How to search subreddits on redreader? ›

if you type the exact name of the subreddit you can tap on the "> /R/SUBREDDITNAME" just under the search , before the results.

How do you search anonymously on Reddit app? ›

Anonymous browsing is only available on the Reddit app. Open the Reddit app and tap on your avatar on the top right to open the account menu. Tap the arrow icon ( ) next to your username. Select Anonymous Browsing from the pop-up menu.

How do you search Reddit users posts? ›

You can use the Reddit search bar and type in "author:[username]". This will bring up all posts and comments containing content by that user. While not exactly an archive, it allows you to search for specific keywords within the user's comments.

Is there an algorithm for Reddit? ›

So yes. Reddit uses and algorithm and API (data from other accounts) to generate your user experience.

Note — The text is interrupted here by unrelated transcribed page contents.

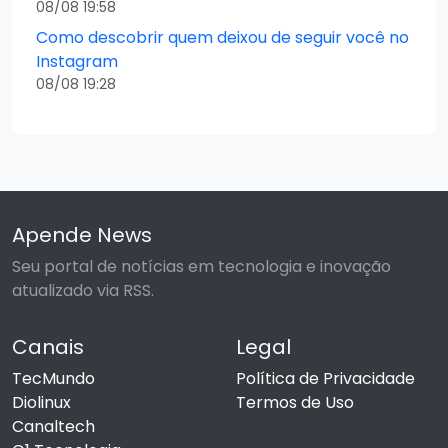
08/08 19:58
Como descobrir quem deixou de seguir você no
Instagram
08/08 19:28
Apende News
Seu portal de notícias em tecnologia e inovação
atualizado via RSS.
Canais
Legal
TecMundo
Política de Privacidade
Diolinux
Termos de Uso
Canaltech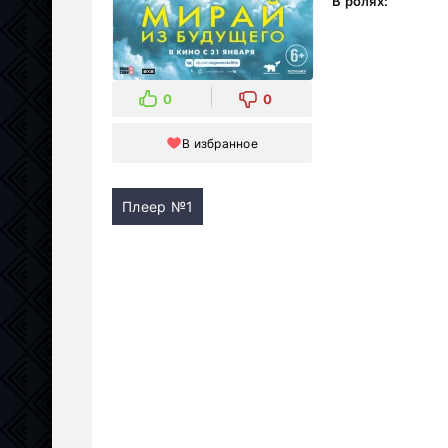
В ролях:
0
0
В избранное
Плеер №1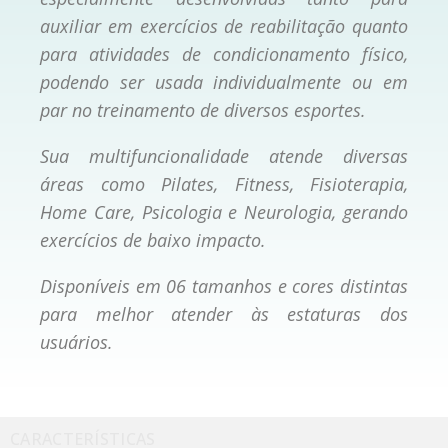
auxiliar em exercícios de reabilitação quanto
para atividades de condicionamento físico,
podendo ser usada individualmente ou em
par no treinamento de diversos esportes.
Sua multifuncionalidade atende diversas
áreas como Pilates, Fitness, Fisioterapia,
Home Care, Psicologia e Neurologia, gerando
exercícios de baixo impacto.
Disponíveis em 06 tamanhos e cores distintas
para melhor atender às estaturas dos
usuários.
CARACTERÍSTICAS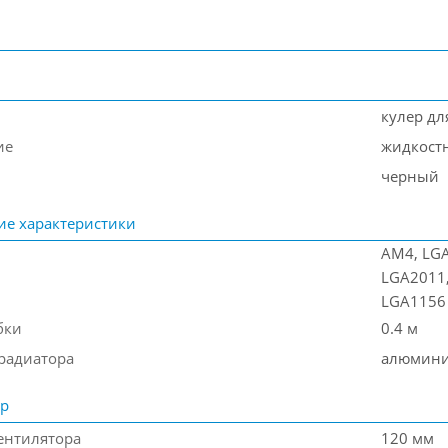
кулер дл
ие
жидкост
черный
ие характеристики
AM4, LGA
LGA2011,
LGA1156
бки
0.4 м
радиатора
алюмин
ор
ентилятора
120 мм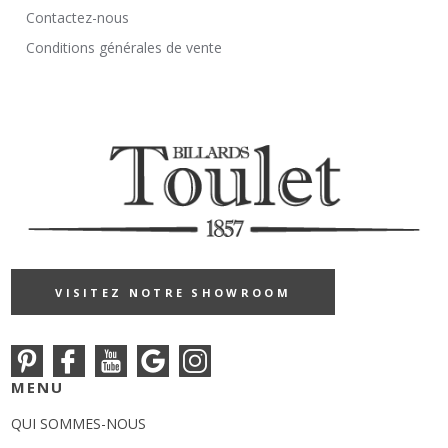
Contactez-nous
Conditions générales de vente
VISITEZ NOTRE SHOWROOM
MENU
QUI SOMMES-NOUS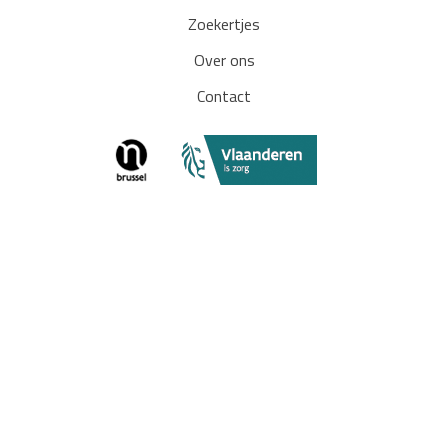
Zoekertjes
Over ons
Contact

How do you search effectively on Reddit? ›

Advanced Search Techniques

For instance, if you're looking for a specific post within a subreddit, use the format subreddit:SUBREDDIT_NAME exact phrase. This will return posts in that subreddit with your exact phrase. You can also use author:USERNAME to find posts by a specific user.

Does Reddit have a recommendation algorithm? ›

Given a user and a subreddit, our algorithm recommends to the user novel subreddits within the same subcommunity.

Can you see what Subreddits someone is part of? ›

You cannot directly see which subreddits someone follows on Reddit. Unlike some social media platforms that provide visibility into a user's connections or subscriptions, Reddit prioritizes user privacy, and subreddit subscriptions are not publicly visible.

What are the NYC related subreddits? ›

New York has /r/nyc, /r/AskNYC, /r/nycpics, /r/newyorkcity (a smaller alternative for locals), a sub for each borough (Bronx, Brooklyn, Manhattan, Staten Island, and Queens), subs for neighborhoods like Astoria, a sub for biking and two for the subway, a history sub, a food sub, and an opera sub.

Can you see what subreddits you've visited? ›

A new Recently Visited section will display the last three subreddits a user has visited, and users can click see all to view all of their recently visited subreddits.

Top Articles
Latest Posts
Recommended Articles
Article information

Author: Tish Haag

Last Updated:

Views: 5947

Rating: 4.7 / 5 (67 voted)

Reviews: 90% of readers found this page helpful

Author information

Name: Tish Haag

Birthday: 1999-11-18

Address: 30256 Tara Expressway, Kutchburgh, VT 92892-0078

Phone: +4215847628708

Job: Internal Consulting Engineer

Hobby: Roller skating, Roller skating, Kayaking, Flying, Graffiti, Ghost hunting, scrapbook

Introduction: My name is Tish Haag, I am a excited, delightful, curious, beautiful, agreeable, enchanting, fancy person who loves writing and wants to share my knowledge and understanding with you.